I was reading an interesting section from the economist Noah Smith’s Substack blog Noahpinion. The section is about “How AI will change the science field, according to AI.” An academician, Kevin Bryan, asks Open AI’s Deep Research to write a paper about “the future uses of AI in quantitative social science research, and how those fields will have to change to accommodate AI.” Below is a summary of what AI said about this, which is a comprehensive and thoughtful list of its effects already:

Briefly, AI is transforming research. It helps generate ideas, summarize literature, and even draft papers. But it also raises concerns about accuracy, ethics, and overreliance.

How AI is Changing Research

Task
AI’s Role
Writing Abstracts
AI creates summaries that even experts struggle to distinguish from real ones.
Literature Reviews
AI condenses large papers into key points.
Finding Sources
AI suggests relevant studies with citations.
Brainstorming
AI generates hypotheses but needs human refinement.

Risks & Challenges

Issue
Why It Matters
Factual Errors
AI sometimes makes up facts and citations. – “fact checking” needed.
Authorship Blur
Who really wrote the paper—AI or the researcher?
Misconduct Risk
AI could be used to fake research data.
Overreliance
Researchers might lose critical thinking skills.

The Future of AI in Research

  • By 2035, AI will be as common as spell checkers.
  • Discipline-specific AI tools will emerge.
  • Journals will use AI for submission screening and peer review.
  • AI might generate research results with full analysis and write-ups.

My Own Takeaway

AI isn’t replacing researchers yet.
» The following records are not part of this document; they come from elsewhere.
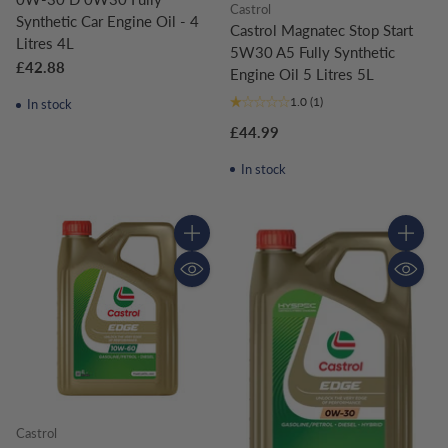
Castrol
Synthetic Car Engine Oil - 4
Castrol Magnatec Stop Start
Litres 4L
5W30 A5 Fully Synthetic
£42.88
Engine Oil 5 Litres 5L
1.0
(1)
In stock
£44.99
In stock
Quantity
Quantity
Castrol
If used wisely, it can enhance research. Considering the knowledge burden* for the academic scholars, humans will need intelligent machines to achieve scientific progress. But, misuse could weaken academic integrity. The future is inevitably AI and scholars working together, but misuse is a big question.

Source: https://open.substack.com/pub/noahpinion/p/at-least-five-interesting-things

* “Knowledge burden” – i.e. the knowledge frontier expands so rapidly that human cognition becomes one of the main limitations to identify which combinations of knowledge are likely to produce new useful ideas. – by Bloom, Jones, Van Reenen, and Webb, 2017.